(Dataset excerpts)

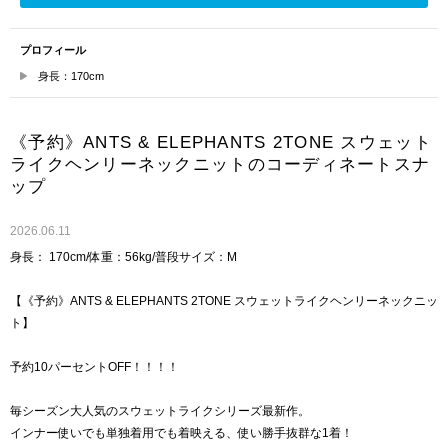
プロフィール
身長：170cm
《予約》ANTS & ELEPHANTS 2TONE スウェット
ライクヘンリーネックニットのコーディネートスナ
ップ
2026.06.11
身長： 170cm/体重：56kg/普段サイズ：M
【《予約》ANTS & ELEPHANTS 2TONE スウェットライクヘンリーネックニッ
ト】
予約10パーセントOFF！！！！
毎シーズン大人気のスウェットライクシリーズ最新作。
インナー使いでも単独着用でも着映える、使い勝手抜群な1着！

→ **Work to be completed**: Locate the word "ELEPHANTS" in the data above. Copy every line carrying it.

→ **Answer for this exercise**:
《予約》ANTS & ELEPHANTS 2TONE スウェット
【《予約》ANTS & ELEPHANTS 2TONE スウェットライクヘンリーネックニッ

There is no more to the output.